A new study that quantifies the potential magnitude of retirement savings shortfalls finds that, if current trends continue, federal and state governments could be hit with a combined $1.3 trillion burden over the next 20 years; efforts at the state level, however, could help reduce that burden.
The study by ESI conducted on behalf of The Pew Charitable Trusts finds that—with as many as 56 million private sectors workers lacking access to a retirement savings plan through their employer— such limited access and savings could lead to cumulative additional costs to the federal government of $964 billion between 2021 and 2040, while state costs could reach another $334 billion over that period.
According to the study, these costs would be a result of increased public assistance costs, reduced tax revenue, decreased household spending and standards of living, and lower employment.
The compositional shift between elderly and non-elderly households will also create significant fiscal pressure, since working age households form the core of the federal tax base. Data from the Census Bureau shows that the elderly population of the United States is projected to increase by 50%, rising from 54.1 million in 2020 to 81.5 million in 2040. Additionally, there are projected to be 54 elderly households for every 100 working age households by 2040, up from 37 elderly households for each 100 working age household in 2020.
Moreover, under a continuation of current trends, the share of households with people at least age 65 with less than $75,000 in annual retirement income—a level the research suggests indicates financial vulnerability—will increase by 43% from 22.8 million in 2020 to 32.6 million in 2040. Among these vulnerable households, the average annual income shortfall relative to recommended replacement levels is projected to be $7,050 in 2040. As these workers age, inadequate retirement savings will likely lead to reduced retirement income and quality of life for many.

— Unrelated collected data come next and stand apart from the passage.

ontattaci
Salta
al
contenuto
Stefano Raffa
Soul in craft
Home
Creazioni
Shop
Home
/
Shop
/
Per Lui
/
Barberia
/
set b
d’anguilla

At the same time, this shortfall will put greater pressure on public spending and increase taxpayer burdens. To that end, the research shows that the average income shortfall in retirement among vulnerable older households in 2020 was $6,740, which will increase state spending for Medicaid and other assistance programs. The study estimated the cumulative additional taxpayer liability because of insufficient retirement savings to be $13,600 per household.
Addressing the Gap
But there’s good news, according to John Scott and Andrew Blevins of Pew’s retirement savings project, who note that “even small savings over a worker’s career could help offset the effects of these shortfalls.”
Based on the mid-point of standardized financial assumptions, addressing the projected income gap of around $7,050 cited above requires a lump sum savings of around $117,500 available at retirement. If households saved an additional $1,685 a year—about $140 a month—over a 30-year period, they could erase the retirement savings gap, eliminate the extra taxpayer burden, and help people maintain their lifestyles in retirement, the pair note. What’s more, any savings above the status quo would help to reduce the fiscal obligations and improve retirement outcomes. And with access to the enhanced Saver’s Match, the annual savings required would fall to $1,120, or about $95 per month.
One way to help is through the creation of state-savings programs for those employees whose employers do not offer a retirement savings plan, they contend. Amid the absence of federal legislation to close access gaps, Scott and Blevins note that 11 states have already launched automated savings programs and lawmakers in more states are introducing measures to expand those opportunities.
“The automated savings programs provide a way to steadily boost worker savings and help avoid some of the projected state and federal cost increases,” the Pew researchers note. “Workers can opt out; no one would be required to participate. And those who stay in can change their contributions at regular intervals.”
In fact, early evidence from the longest operating programs in Oregon, Illinois and California shows that these plans have received participant contribution levels similar to the level that would be needed to close the gap. Program data from December 2022 indicates that contribution levels range from around $130 to $170 per month, an annualized amount of around $1,500 to $2,000, the ESI study shows.
“All 50 states face the fiscal strain of an increasingly older population. But making it easier for people to set aside even modest levels of savings during their working years will pay dividends for both individuals and state taxpayers in the long run,” Scott and Blevins further emphasize.